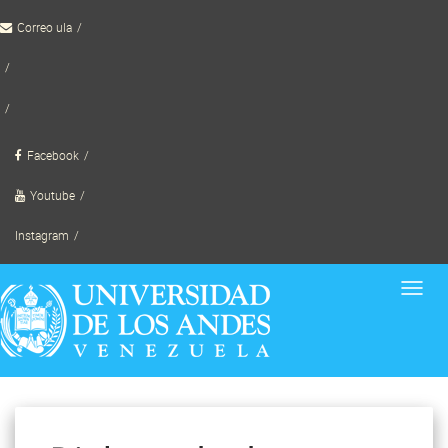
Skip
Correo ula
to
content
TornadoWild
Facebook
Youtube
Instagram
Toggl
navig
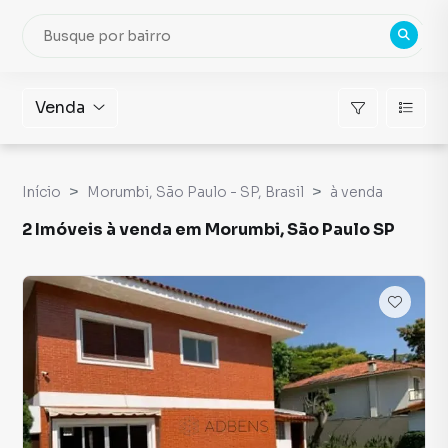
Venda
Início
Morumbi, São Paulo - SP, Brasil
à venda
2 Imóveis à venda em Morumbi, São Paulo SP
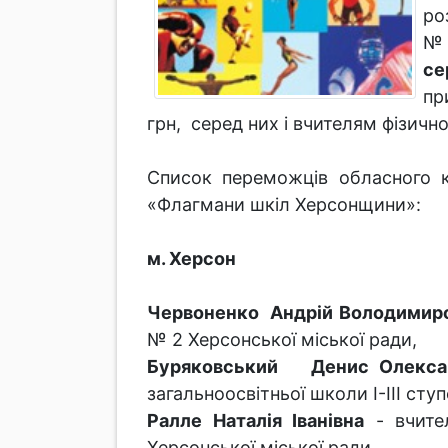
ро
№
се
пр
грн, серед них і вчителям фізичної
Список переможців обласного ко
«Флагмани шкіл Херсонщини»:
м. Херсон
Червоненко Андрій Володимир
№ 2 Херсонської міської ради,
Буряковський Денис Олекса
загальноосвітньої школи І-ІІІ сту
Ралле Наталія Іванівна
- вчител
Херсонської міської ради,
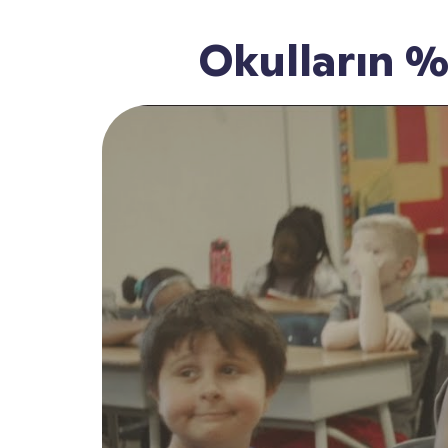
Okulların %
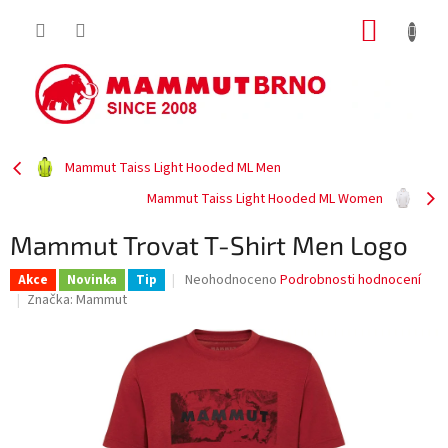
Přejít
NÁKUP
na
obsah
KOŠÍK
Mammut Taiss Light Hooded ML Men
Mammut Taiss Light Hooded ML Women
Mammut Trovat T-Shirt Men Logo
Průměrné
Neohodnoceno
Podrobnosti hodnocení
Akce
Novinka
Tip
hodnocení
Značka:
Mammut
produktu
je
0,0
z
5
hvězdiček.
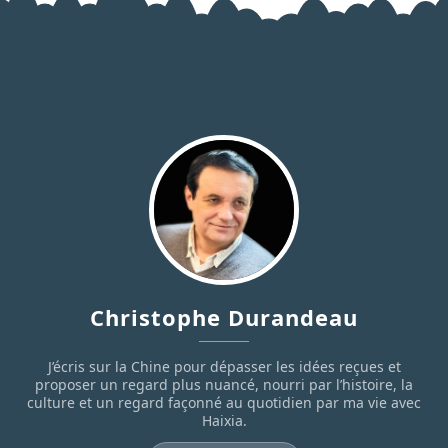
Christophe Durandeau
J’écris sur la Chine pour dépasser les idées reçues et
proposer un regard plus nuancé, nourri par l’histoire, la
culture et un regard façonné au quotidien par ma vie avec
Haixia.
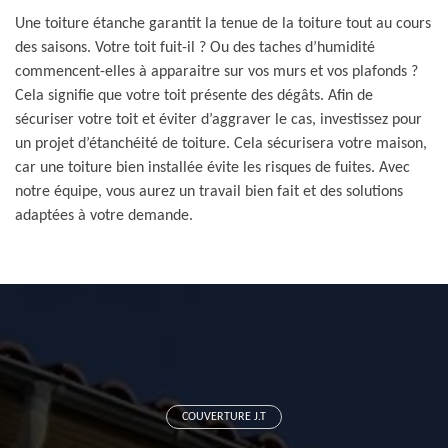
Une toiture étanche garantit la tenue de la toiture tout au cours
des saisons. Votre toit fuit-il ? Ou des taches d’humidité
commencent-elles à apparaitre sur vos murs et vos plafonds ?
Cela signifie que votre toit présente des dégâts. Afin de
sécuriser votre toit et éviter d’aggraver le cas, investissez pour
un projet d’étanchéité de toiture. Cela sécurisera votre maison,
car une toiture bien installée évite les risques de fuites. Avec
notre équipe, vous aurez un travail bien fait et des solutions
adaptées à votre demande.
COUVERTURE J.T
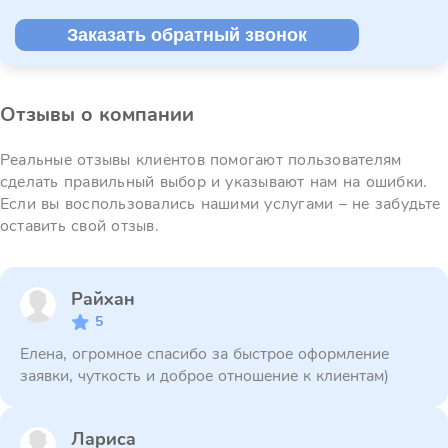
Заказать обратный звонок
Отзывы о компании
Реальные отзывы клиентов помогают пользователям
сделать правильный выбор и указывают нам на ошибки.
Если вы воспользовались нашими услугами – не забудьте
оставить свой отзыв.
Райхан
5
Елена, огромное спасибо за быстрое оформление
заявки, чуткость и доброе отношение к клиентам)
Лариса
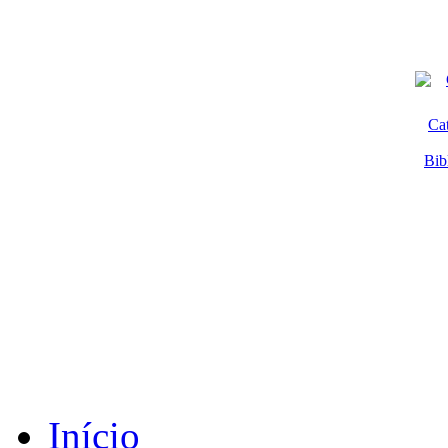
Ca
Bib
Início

---

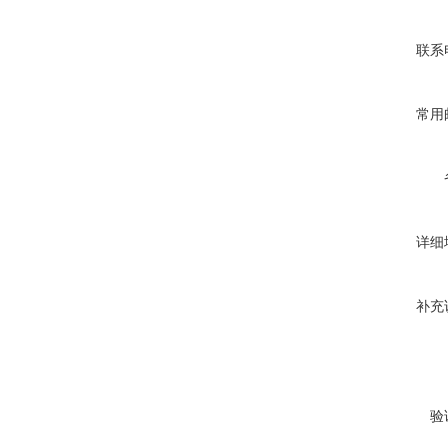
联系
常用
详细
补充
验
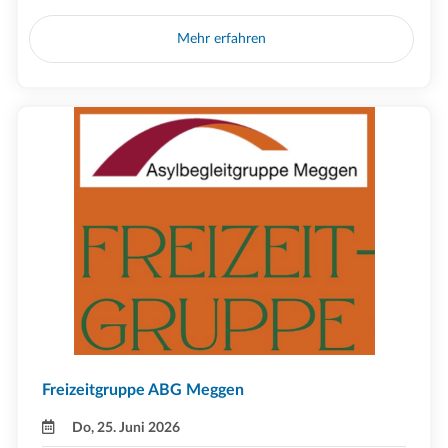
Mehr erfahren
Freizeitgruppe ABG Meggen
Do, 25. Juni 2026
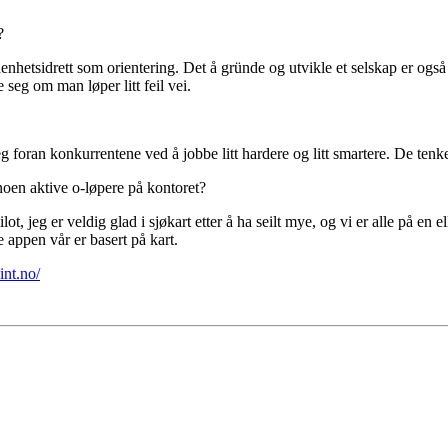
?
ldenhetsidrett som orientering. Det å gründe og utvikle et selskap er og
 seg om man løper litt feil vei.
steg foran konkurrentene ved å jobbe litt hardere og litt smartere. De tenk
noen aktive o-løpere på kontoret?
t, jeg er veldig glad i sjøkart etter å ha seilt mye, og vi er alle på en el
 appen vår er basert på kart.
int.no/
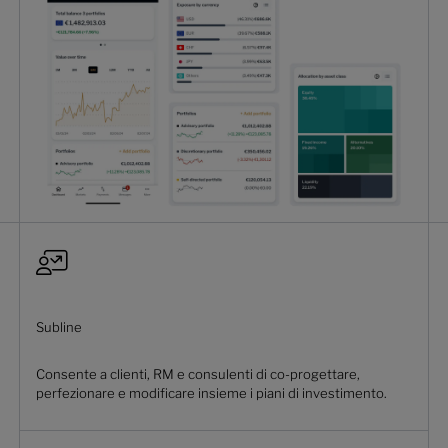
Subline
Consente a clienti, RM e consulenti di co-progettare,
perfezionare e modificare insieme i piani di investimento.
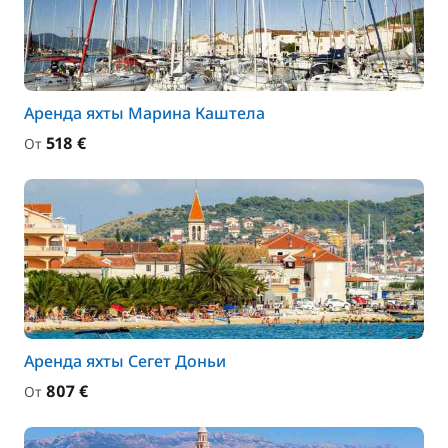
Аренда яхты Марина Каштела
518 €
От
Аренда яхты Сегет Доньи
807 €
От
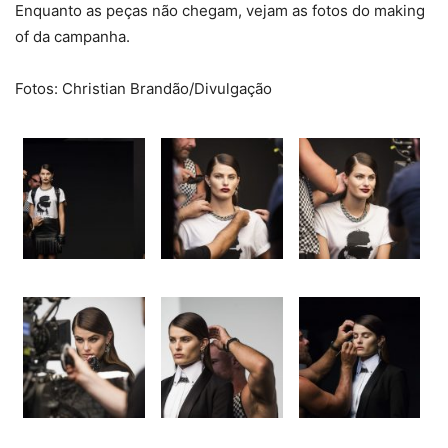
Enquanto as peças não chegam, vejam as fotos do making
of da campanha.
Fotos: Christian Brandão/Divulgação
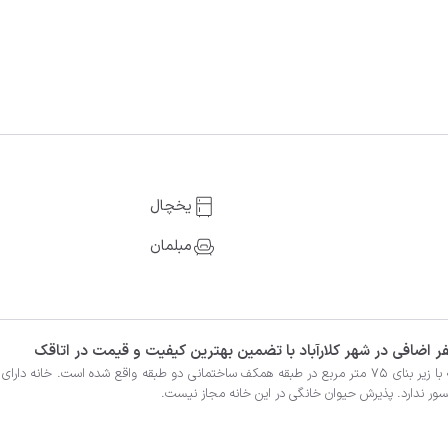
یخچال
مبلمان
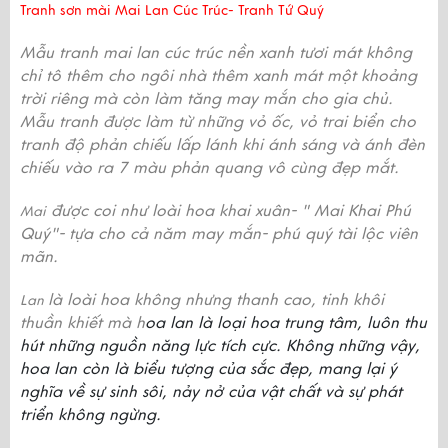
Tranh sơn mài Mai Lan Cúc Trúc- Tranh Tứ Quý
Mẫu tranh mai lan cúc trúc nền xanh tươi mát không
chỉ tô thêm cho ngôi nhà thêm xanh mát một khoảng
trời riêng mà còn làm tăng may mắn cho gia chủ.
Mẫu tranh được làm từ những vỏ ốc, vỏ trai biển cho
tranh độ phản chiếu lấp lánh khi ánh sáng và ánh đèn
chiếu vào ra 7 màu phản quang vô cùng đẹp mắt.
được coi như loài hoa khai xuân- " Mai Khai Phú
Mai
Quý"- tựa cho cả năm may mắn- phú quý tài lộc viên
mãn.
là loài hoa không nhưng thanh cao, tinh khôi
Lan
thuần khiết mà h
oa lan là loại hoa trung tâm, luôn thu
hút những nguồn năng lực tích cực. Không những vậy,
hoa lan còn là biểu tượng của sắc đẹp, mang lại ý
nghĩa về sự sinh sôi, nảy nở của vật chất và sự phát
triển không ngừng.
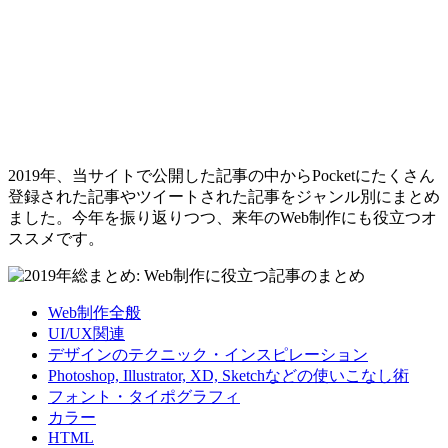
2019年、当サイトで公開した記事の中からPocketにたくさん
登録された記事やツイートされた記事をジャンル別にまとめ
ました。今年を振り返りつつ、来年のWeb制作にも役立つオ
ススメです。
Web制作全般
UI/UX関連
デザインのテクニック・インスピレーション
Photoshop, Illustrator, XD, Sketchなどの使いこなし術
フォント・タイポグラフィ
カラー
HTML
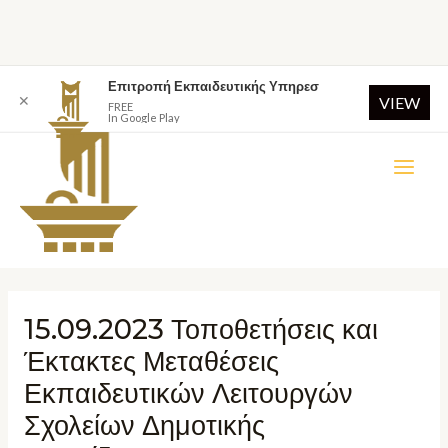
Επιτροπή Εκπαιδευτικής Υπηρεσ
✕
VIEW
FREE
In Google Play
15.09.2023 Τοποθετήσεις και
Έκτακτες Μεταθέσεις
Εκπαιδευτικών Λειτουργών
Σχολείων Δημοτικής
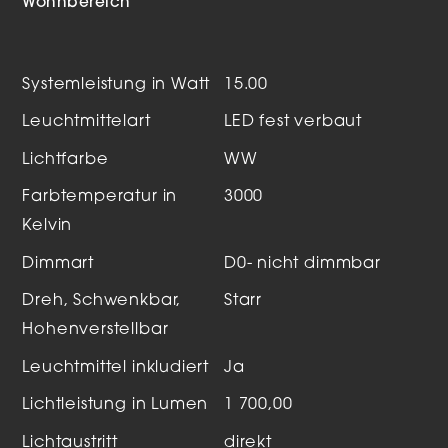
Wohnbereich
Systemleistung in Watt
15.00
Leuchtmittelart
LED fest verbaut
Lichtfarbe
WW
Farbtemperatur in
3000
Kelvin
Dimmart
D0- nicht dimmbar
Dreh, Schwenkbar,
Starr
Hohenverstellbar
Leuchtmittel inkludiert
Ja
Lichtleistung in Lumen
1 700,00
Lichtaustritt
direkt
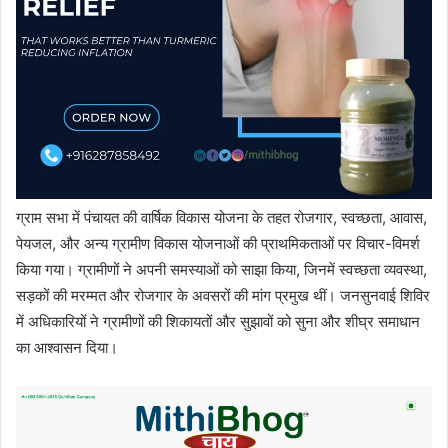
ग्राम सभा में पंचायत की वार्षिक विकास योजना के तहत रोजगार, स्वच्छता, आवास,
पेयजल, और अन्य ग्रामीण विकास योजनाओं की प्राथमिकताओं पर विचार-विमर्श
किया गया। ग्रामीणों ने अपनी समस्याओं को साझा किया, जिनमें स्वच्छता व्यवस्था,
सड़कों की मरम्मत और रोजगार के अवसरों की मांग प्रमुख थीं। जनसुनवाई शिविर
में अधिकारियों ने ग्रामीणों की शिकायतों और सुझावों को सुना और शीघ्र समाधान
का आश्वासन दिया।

◆ Exercise requirements
Your answer should consist of all lines above that include the string "яхты".

◆ Response
Аренда яхты Марина Каштела
Аренда яхты Сегет Доньи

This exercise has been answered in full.